■ **Task to carry out**:
For the data that follows, give the number of lines in which "Where" appears. Add nothing to it.

Stored items
********************

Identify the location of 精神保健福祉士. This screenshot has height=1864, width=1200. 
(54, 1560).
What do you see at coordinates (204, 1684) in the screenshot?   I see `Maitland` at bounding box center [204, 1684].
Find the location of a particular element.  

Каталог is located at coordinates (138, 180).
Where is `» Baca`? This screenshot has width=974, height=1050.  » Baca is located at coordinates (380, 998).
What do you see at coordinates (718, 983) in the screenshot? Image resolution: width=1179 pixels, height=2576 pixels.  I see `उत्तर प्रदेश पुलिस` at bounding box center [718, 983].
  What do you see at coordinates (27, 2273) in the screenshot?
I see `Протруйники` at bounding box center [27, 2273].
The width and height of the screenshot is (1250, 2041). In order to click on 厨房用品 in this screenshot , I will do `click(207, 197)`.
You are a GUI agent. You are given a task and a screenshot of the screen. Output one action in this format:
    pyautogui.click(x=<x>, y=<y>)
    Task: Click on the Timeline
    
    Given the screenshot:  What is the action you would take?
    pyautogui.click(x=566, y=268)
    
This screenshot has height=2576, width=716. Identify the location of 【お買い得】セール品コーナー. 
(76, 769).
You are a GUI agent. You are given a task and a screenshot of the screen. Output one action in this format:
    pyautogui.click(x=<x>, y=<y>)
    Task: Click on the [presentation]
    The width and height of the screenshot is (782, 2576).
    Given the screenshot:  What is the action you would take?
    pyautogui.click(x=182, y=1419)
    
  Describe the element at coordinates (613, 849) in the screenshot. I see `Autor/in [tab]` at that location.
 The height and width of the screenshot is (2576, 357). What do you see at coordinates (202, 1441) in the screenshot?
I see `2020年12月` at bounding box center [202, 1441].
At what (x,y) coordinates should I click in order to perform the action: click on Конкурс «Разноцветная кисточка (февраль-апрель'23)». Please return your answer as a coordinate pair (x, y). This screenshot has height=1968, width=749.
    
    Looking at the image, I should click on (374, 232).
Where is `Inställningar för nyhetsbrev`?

********************

■ **Response to the exercise**:
2